A dispute among electric vehicle charging companies vying for business in California has spilled into the open, as members of a leading trade organization filed comments with state regulators accusing other members of hurting competitiveness in the industry.
At the center of the conflict is Electrify America, a subsidiary of automaker Volkswagen. It is required to spend $800 million over a decade in California to build a network of EV charging stations as a penalty for its “dieselgate” emissions scandal.
Electrify America’s plan to spend one-quarter of that money, or $200 million, will be voted up or down today by the state’s powerful air regulator, the California Air Resources Board. Last week, CARB’s regulatory staff recommended that the board approve Electrify America’s plan.
That pot of money — an enormous sum for the fledgling EV charging industry — has triggered a split at the Electric Vehicle Charging Association, or EVCA, a consortium of charging equipment suppliers founded three years ago. The argument brings to light simmering conflicts within the EV charging industry.
Its members have sought to speak in harmony around a message of economic development and fighting climate change, but amid a wave of dollars and competition, the gloves are coming off. Those opposing Electrify America accuse it of crowding out competitors; those in support of Electrify America say the opponents are prioritizing their own businesses over badly needed investments that would help everyone.
Those occupying the opposing sides of the issue also fall neatly along another axis: those who have lucrative contracts with Electrify America, and those who don’t.
Charging equipment suppliers SemaConnect, BTC Power and EV Connect have all received large contracts to build out an earlier, $200 million phase of Electrify America’s network. Meanwhile, one of Electrify America’s top competitors for charging customers, ChargePoint Inc., won no such contracts. Another EVCA member, EVgo, worked early on with Electrify America but has now become a rival in a race to build high-powered fast chargers.
The tenor of the debate is captured in a letter from Maryland-based SemaConnect that announced it had canceled its membership in EVCA.
“SemaConnect and EVCA are diametrically opposed on the fundamental role that Electrify America, electric utilities and similar entities need to fill within the EV industry. SemaConnect strongly supports their role; EVCA strongly opposes it.
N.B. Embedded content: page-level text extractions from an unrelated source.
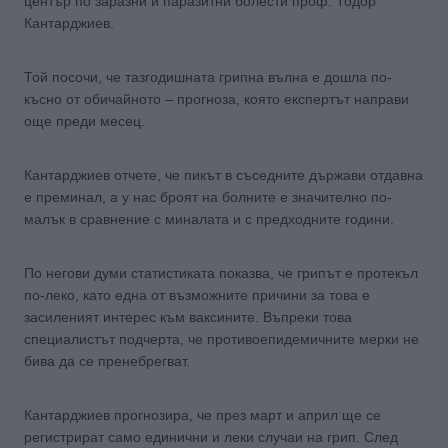
център по заразни и паразитни болести проф. Тодор
Кантарджиев.
Той посочи, че тазгодишната грипна вълна е дошла по-
късно от обичайното – прогноза, която експертът направи
още преди месец.
Кантарджиев отчете, че пикът в съседните държави отдавна
е преминал, а у нас броят на болните е значително по-
малък в сравнение с миналата и с предходните години.
По негови думи статистиката показва, че грипът е протекъл
по-леко, като една от възможните причини за това е
засиленият интерес към ваксините. Въпреки това
специалистът подчерта, че противоепидемичните мерки не
бива да се пренебрегват.
Кантарджиев прогнозира, че през март и април ще се
регистрират само единични и леки случаи на грип. След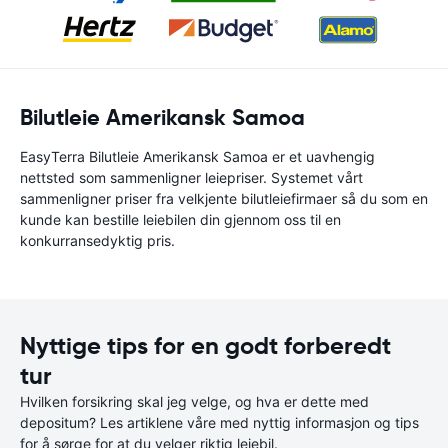
Bilutleie Amerikansk Samoa
EasyTerra Bilutleie Amerikansk Samoa er et uavhengig
nettsted som sammenligner leiepriser. Systemet vårt
sammenligner priser fra velkjente bilutleiefirmaer så du som en
kunde kan bestille leiebilen din gjennom oss til en
konkurransedyktig pris.
Nyttige tips for en godt forberedt
tur
Hvilken forsikring skal jeg velge, og hva er dette med
depositum? Les artiklene våre med nyttig informasjon og tips
for å sørge for at du velger riktig leiebil.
This is a foundational issue not just for our company, but for our country,” wrote Josh Cohen, SemaConnect’s director of policy and utility programs.
At issue is the amount of oversight that CARB will exercise over Electrify America.
Three weeks ago, EVCA filed a letter with CARB asking it to revise Electrify America’s spending plan. It accused Electrify America of poaching competitors’ best charging sites (Energywire, Nov. 5). It also opposed significant parts of the VW subsidiary’s spending plan, including up to $115 million to build chargers in metro areas, up to $30 million on highways and as much as $12 million in residential garages.
Then, last week, three of EVCA’s members — SemaConnect, BTCPower and EV Connect — wrote to CARB to say that they disagreed with EVCA’s assessment, and that they wanted Electrify America’s plan approved without delay.
“There appears to have been a breakdown in process at EVCA, which we are investigating. We believe members should have been given the opportunity to object to a letter like this. Indeed, it appears that principally two of the member companies drafted this letter without input from others,” wrote Frank Meza, the CEO of BTCPower.
That letter and others don’t spell out who the two member companies are.
Two of EVCA’s member companies, EVgo and ChargePoint, earlier filed letters making accusations similar to those of EVCA.
EVCA did not respond to emails asking for comment on the issue.